What you have to do →
Find the line holding "Профиль рекламы inDrive" in the entries below. Give it again exactly, along with every line after it up to and including the line holding "Hilton İstanbul Kozyatağı".

(Beginning of Recorded information)

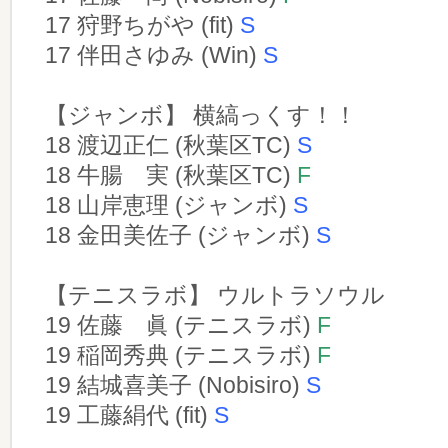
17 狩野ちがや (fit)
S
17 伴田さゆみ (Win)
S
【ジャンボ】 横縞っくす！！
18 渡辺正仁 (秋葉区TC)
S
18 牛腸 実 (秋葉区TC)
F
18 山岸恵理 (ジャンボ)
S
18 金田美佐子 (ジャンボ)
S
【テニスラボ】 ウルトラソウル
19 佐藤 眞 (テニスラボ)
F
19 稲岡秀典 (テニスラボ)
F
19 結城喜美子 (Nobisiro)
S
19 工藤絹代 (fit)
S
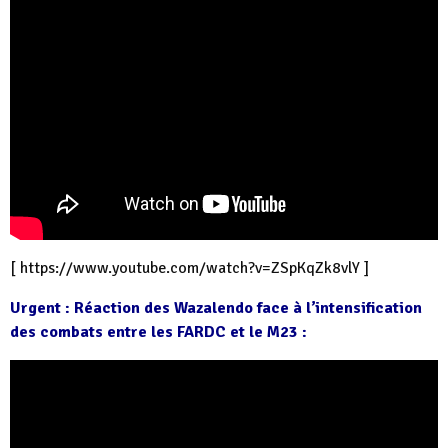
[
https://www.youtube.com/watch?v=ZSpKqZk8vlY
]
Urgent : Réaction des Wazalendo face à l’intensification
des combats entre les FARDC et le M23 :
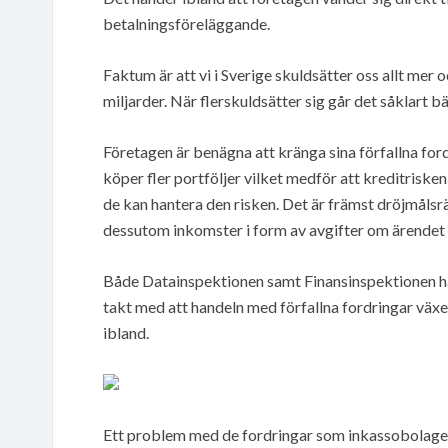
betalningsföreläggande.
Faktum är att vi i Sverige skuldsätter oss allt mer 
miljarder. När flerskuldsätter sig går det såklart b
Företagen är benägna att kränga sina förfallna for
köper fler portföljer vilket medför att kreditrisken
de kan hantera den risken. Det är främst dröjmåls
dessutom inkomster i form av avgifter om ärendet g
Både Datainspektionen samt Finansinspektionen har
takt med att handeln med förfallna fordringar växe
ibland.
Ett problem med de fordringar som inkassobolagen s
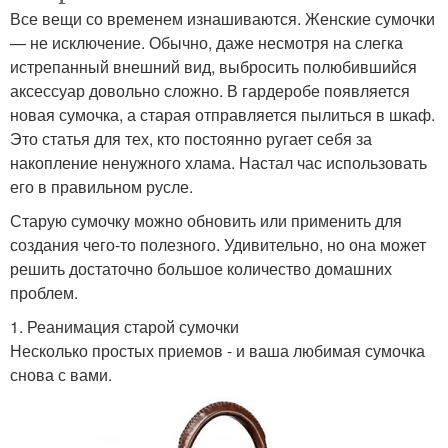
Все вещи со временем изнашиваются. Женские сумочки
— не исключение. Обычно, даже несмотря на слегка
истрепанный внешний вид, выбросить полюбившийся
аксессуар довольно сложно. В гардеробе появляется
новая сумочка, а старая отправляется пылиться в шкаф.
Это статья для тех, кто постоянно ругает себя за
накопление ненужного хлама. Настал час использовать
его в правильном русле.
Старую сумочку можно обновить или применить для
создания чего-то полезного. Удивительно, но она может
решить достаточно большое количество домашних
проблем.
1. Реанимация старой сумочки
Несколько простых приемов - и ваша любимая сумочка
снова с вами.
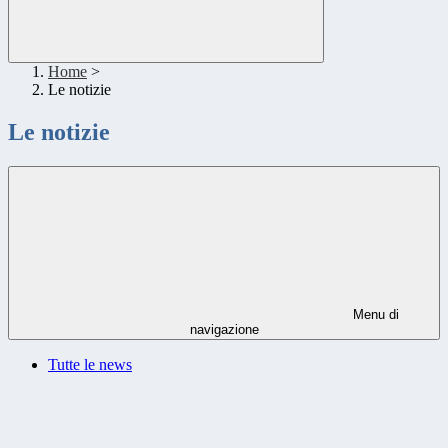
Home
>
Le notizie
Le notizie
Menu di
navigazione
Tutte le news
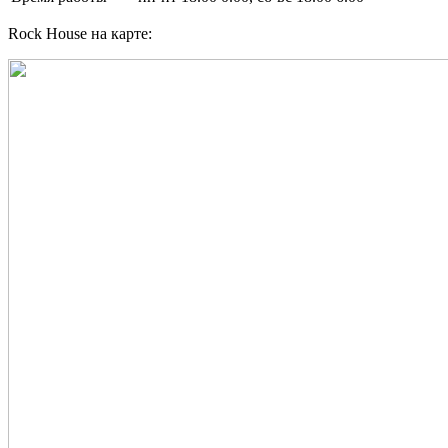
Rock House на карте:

(End of Recorded information)
(Beginning of Recorded information)

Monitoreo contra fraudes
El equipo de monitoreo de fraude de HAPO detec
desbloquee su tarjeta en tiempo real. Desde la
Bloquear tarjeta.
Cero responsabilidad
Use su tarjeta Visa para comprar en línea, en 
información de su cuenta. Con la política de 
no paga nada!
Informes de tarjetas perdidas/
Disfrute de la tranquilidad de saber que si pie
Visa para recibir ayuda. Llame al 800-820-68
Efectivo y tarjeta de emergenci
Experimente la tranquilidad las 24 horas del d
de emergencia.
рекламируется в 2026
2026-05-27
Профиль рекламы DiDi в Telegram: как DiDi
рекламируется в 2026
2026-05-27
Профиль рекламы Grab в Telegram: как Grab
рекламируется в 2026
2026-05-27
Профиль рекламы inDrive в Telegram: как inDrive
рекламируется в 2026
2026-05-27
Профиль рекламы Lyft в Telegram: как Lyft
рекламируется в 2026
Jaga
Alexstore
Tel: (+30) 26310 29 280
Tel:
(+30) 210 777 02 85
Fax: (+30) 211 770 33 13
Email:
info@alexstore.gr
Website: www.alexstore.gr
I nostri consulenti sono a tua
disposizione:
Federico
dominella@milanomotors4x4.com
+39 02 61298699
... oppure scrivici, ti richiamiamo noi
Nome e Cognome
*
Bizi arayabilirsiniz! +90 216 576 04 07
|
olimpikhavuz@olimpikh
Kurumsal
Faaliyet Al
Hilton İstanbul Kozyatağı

(End of Recorded information)
(Beginning of Recorded information)

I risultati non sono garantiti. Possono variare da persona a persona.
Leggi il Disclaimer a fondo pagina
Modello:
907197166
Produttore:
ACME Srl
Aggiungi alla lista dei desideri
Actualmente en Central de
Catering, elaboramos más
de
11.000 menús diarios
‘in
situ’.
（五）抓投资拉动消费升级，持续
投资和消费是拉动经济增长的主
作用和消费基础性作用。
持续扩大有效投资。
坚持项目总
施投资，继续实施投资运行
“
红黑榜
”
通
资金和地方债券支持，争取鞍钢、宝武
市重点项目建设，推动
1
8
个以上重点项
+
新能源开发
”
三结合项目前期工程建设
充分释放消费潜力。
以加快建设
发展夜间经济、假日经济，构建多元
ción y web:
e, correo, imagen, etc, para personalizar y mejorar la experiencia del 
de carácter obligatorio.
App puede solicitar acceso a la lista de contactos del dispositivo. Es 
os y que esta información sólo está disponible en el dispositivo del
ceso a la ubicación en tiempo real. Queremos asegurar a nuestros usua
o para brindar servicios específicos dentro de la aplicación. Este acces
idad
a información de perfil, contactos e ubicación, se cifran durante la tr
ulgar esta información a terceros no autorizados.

(End of Recorded information)

Task solution →
Профиль рекламы inDrive в Telegram: как inDrive
рекламируется в 2026
2026-05-27
Профиль рекламы Lyft в Telegram: как Lyft
рекламируется в 2026
Jaga
Alexstore
Tel: (+30) 26310 29 280
Tel:
(+30) 210 777 02 85
Fax: (+30) 211 770 33 13
Email:
info@alexstore.gr
Website: www.alexstore.gr
I nostri consulenti sono a tua
disposizione:
Federico
dominella@milanomotors4x4.com
+39 02 61298699
... oppure scrivici, ti richiamiamo noi
Nome e Cognome
*
Bizi arayabilirsiniz! +90 216 576 04 07
|
olimpikhavuz@olimpikh
Kurumsal
Faaliyet Al
Hilton İstanbul Kozyatağı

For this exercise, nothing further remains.